*** Opening Data provided ***

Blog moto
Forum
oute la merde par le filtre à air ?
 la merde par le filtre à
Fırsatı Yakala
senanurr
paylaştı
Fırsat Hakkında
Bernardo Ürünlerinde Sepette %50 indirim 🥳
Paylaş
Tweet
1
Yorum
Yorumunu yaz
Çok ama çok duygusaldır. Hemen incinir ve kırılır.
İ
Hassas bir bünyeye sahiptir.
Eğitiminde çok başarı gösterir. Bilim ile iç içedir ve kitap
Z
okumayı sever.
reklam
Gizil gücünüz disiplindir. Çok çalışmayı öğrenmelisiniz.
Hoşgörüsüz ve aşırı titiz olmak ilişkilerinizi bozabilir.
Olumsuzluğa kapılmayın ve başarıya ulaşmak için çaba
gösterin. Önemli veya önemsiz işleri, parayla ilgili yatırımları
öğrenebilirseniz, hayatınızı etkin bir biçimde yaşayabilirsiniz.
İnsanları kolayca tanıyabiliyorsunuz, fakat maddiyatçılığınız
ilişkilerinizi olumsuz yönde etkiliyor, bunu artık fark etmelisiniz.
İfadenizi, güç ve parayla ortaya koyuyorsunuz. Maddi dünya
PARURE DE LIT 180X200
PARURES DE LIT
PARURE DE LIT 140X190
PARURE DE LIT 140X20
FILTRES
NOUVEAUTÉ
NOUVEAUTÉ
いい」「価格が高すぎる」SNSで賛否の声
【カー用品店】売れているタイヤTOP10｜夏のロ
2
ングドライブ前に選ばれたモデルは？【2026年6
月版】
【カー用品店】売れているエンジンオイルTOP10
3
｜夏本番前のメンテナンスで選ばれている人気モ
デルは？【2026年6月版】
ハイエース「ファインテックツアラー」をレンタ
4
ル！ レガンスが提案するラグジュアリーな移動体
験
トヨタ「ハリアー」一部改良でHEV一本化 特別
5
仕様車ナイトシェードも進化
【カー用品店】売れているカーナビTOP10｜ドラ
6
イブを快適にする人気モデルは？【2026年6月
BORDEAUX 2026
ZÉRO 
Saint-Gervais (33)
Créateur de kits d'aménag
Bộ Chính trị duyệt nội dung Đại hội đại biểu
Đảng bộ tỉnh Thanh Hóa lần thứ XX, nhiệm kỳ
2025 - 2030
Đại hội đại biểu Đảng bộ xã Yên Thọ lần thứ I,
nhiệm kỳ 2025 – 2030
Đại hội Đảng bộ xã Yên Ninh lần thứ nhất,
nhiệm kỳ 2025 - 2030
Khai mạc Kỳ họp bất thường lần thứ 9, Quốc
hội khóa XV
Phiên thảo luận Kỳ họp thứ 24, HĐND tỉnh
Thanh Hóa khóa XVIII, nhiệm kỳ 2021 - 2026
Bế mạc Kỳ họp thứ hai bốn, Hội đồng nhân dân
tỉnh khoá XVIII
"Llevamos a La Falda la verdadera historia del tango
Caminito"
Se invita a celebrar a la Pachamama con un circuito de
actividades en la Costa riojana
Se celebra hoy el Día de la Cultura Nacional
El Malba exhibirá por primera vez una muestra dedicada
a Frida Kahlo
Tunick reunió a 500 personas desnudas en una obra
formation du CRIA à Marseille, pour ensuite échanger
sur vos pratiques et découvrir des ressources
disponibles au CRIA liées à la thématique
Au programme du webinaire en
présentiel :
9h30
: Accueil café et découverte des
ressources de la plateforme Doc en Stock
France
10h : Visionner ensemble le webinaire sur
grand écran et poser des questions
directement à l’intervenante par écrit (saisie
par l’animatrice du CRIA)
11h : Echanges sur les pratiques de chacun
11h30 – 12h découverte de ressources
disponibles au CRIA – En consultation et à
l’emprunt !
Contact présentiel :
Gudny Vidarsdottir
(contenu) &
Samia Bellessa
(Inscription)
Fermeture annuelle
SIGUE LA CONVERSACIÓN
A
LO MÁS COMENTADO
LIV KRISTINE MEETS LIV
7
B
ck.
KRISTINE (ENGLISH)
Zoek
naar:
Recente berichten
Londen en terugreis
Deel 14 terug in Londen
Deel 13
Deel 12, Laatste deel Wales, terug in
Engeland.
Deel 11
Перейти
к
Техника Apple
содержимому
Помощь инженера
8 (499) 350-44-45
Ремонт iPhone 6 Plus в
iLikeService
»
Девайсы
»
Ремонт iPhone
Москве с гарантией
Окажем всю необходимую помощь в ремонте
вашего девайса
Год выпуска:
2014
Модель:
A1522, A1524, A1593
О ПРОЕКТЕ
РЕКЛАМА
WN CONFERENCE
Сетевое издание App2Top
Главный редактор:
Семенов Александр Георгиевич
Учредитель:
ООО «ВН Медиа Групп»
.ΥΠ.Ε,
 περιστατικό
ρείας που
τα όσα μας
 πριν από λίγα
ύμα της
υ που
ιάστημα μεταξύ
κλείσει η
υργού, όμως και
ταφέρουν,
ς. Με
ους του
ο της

*** Closing Data provided ***

# Work to be completed
Each record should come back exactly as written.

# Output of the exercise
Blog moto
Forum
oute la merde par le filtre à air ?
 la merde par le filtre à
Fırsatı Yakala
senanurr
paylaştı
Fırsat Hakkında
Bernardo Ürünlerinde Sepette %50 indirim 🥳
Paylaş
Tweet
1
Yorum
Yorumunu yaz
Çok ama çok duygusaldır. Hemen incinir ve kırılır.
İ
Hassas bir bünyeye sahiptir.
Eğitiminde çok başarı gösterir. Bilim ile iç içedir ve kitap
Z
okumayı sever.
reklam
Gizil gücünüz disiplindir. Çok çalışmayı öğrenmelisiniz.
Hoşgörüsüz ve aşırı titiz olmak ilişkilerinizi bozabilir.
Olumsuzluğa kapılmayın ve başarıya ulaşmak için çaba
gösterin. Önemli veya önemsiz işleri, parayla ilgili yatırımları
öğrenebilirseniz, hayatınızı etkin bir biçimde yaşayabilirsiniz.
İnsanları kolayca tanıyabiliyorsunuz, fakat maddiyatçılığınız
ilişkilerinizi olumsuz yönde etkiliyor, bunu artık fark etmelisiniz.
İfadenizi, güç ve parayla ortaya koyuyorsunuz. Maddi dünya
PARURE DE LIT 180X200
PARURES DE LIT
PARURE DE LIT 140X190
PARURE DE LIT 140X20
FILTRES
NOUVEAUTÉ
NOUVEAUTÉ
いい」「価格が高すぎる」SNSで賛否の声
【カー用品店】売れているタイヤTOP10｜夏のロ
2
ングドライブ前に選ばれたモデルは？【2026年6
月版】
【カー用品店】売れているエンジンオイルTOP10
3
｜夏本番前のメンテナンスで選ばれている人気モ
デルは？【2026年6月版】
ハイエース「ファインテックツアラー」をレンタ
4
ル！ レガンスが提案するラグジュアリーな移動体
験
トヨタ「ハリアー」一部改良でHEV一本化 特別
5
仕様車ナイトシェードも進化
【カー用品店】売れているカーナビTOP10｜ドラ
6
イブを快適にする人気モデルは？【2026年6月
BORDEAUX 2026
ZÉRO 
Saint-Gervais (33)
Créateur de kits d'aménag
Bộ Chính trị duyệt nội dung Đại hội đại biểu
Đảng bộ tỉnh Thanh Hóa lần thứ XX, nhiệm kỳ
2025 - 2030
Đại hội đại biểu Đảng bộ xã Yên Thọ lần thứ I,
nhiệm kỳ 2025 – 2030
Đại hội Đảng bộ xã Yên Ninh lần thứ nhất,
nhiệm kỳ 2025 - 2030
Khai mạc Kỳ họp bất thường lần thứ 9, Quốc
hội khóa XV
Phiên thảo luận Kỳ họp thứ 24, HĐND tỉnh
Thanh Hóa khóa XVIII, nhiệm kỳ 2021 - 2026
Bế mạc Kỳ họp thứ hai bốn, Hội đồng nhân dân
tỉnh khoá XVIII
"Llevamos a La Falda la verdadera historia del tango
Caminito"
Se invita a celebrar a la Pachamama con un circuito de
actividades en la Costa riojana
Se celebra hoy el Día de la Cultura Nacional
El Malba exhibirá por primera vez una muestra dedicada
a Frida Kahlo
Tunick reunió a 500 personas desnudas en una obra
formation du CRIA à Marseille, pour ensuite échanger
sur vos pratiques et découvrir des ressources
disponibles au CRIA liées à la thématique
Au programme du webinaire en
présentiel :
9h30
: Accueil café et découverte des
ressources de la plateforme Doc en Stock
France
10h : Visionner ensemble le webinaire sur
grand écran et poser des questions
directement à l’intervenante par écrit (saisie
par l’animatrice du CRIA)
11h : Echanges sur les pratiques de chacun
11h30 – 12h découverte de ressources
disponibles au CRIA – En consultation et à
l’emprunt !
Contact présentiel :
Gudny Vidarsdottir
(contenu) &
Samia Bellessa
(Inscription)
Fermeture annuelle
SIGUE LA CONVERSACIÓN
A
LO MÁS COMENTADO
LIV KRISTINE MEETS LIV
7
B
ck.
KRISTINE (ENGLISH)
Zoek
naar:
Recente berichten
Londen en terugreis
Deel 14 terug in Londen
Deel 13
Deel 12, Laatste deel Wales, terug in
Engeland.
Deel 11
Перейти
к
Техника Apple
содержимому
Помощь инженера
8 (499) 350-44-45
Ремонт iPhone 6 Plus в
iLikeService
»
Девайсы
»
Ремонт iPhone
Москве с гарантией
Окажем всю необходимую помощь в ремонте
вашего девайса
Год выпуска:
2014
Модель:
A1522, A1524, A1593
О ПРОЕКТЕ
РЕКЛАМА
WN CONFERENCE
Сетевое издание App2Top
Главный редактор:
Семенов Александр Георгиевич
Учредитель:
ООО «ВН Медиа Групп»
.ΥΠ.Ε,
 περιστατικό
ρείας που
τα όσα μας
 πριν από λίγα
ύμα της
υ που
ιάστημα μεταξύ
κλείσει η
υργού, όμως και
ταφέρουν,
ς. Με
ους του
ο της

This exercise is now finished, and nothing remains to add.